Let's not overlook the aggressive cam profile. I would say that the followers are poorly designed in they don't have enough contact area on the lobe. This is increasing the contact loads and shearing effect. The oil maybe can't cope with this and so you start to get metal displacement which results in rapid breakdown of the contact surfaces. They should be roller followers. KTM aren't very good at those either from what I remember? Probably better to combine it with a spray bar off the cam cover which would give better lube at low rpm where loadings are high and oil pressures are lower combined with wider followers which would probably give an extra 25% contact area. KTM Ready to Race & REBUILD😂
This is not the whole issue. There also has to be an oil pressure to the whole top end issue. This is proven by the fact that there are heaps of these engines that are also eating the aluminium cam bearing surfaces as well. These squirter jets have nothing to do with the lubrication of those parts. The jets also shouldn’t be bottomed out in that cross drilled hole either. That is why the jets have a shoulder that seats on the counter bored section of the hole. Im not saying you are wrong but i feel there are other elements adding to this failure.
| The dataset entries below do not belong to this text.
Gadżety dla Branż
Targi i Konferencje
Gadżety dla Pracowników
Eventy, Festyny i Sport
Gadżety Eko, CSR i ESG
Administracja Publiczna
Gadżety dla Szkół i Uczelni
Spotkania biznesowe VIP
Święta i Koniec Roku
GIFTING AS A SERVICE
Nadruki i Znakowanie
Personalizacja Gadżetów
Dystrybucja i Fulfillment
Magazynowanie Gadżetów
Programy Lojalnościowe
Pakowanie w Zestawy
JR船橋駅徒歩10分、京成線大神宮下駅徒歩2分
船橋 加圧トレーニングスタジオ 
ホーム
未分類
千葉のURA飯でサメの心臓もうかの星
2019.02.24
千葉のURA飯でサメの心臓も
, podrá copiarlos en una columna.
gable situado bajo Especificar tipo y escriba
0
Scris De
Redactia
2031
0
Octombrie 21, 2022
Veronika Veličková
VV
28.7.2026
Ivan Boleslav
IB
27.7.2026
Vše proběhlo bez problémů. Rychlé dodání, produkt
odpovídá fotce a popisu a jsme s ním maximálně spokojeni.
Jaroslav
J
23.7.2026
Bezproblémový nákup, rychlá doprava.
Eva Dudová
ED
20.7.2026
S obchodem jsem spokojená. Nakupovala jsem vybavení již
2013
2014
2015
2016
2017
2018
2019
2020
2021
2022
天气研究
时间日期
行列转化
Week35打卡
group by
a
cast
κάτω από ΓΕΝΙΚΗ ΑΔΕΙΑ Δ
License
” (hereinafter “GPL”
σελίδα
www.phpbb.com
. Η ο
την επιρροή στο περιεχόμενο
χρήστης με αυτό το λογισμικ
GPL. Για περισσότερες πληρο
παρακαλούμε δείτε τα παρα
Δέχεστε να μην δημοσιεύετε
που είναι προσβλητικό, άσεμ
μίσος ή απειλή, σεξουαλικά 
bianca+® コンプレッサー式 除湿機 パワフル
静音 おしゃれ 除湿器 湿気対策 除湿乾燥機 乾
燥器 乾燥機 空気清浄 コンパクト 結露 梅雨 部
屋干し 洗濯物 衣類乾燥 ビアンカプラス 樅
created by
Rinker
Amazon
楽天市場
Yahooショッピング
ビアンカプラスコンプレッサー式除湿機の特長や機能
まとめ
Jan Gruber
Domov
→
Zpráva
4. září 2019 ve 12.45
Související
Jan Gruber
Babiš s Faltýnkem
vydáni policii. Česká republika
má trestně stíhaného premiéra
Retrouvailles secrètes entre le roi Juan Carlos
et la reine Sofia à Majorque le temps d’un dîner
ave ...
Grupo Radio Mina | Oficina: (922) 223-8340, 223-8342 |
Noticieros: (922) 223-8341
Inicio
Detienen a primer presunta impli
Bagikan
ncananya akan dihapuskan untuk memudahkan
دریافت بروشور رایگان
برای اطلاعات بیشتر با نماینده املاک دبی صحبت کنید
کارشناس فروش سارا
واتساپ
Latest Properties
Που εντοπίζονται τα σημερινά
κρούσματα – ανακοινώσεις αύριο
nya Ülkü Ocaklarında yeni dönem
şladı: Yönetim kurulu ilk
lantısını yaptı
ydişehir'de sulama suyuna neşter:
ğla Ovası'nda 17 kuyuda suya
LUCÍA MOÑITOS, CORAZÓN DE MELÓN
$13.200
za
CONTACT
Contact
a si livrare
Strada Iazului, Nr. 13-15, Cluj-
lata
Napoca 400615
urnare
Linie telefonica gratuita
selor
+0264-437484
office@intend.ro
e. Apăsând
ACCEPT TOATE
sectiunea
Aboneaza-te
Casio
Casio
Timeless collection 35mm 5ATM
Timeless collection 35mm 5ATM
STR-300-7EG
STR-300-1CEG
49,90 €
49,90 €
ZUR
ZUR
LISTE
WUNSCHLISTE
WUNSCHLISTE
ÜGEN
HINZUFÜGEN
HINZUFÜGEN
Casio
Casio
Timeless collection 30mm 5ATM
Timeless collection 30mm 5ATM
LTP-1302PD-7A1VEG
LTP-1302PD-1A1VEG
Thanks, Matt! Its fun to watch someone do a job(video) they are well suited for. They have obviously figured it out also,but those people were getting paid by the hour to figure it out. I hope they stand by the mistake and make things right for all,you cant sell something with a built in failure point that fails before you can factor in normal"wear and tear" bs. Auto manufactures have people who go to work everyday to figure out longevity of their parts to help keep them in business(I was told personally by someone whose job is that),but this looks like a design flaw. Oops happen,so make it right ktm.
I would like to see a comparison of the casting and oil passages with a new head that KTM is replacing them with. I also agree the filter in the cylinder head is really stupid.
good find ! would never assume such a basic design fault in the head ,so new cams would be pointless without alignment , wicked mate
It's the first time I've heard of using squirters on camshafts. I'm always intrigued by how an oil circuit works in an engine.
Yes good point Chris. I wonder what other manufactureres have used in their engines over the years.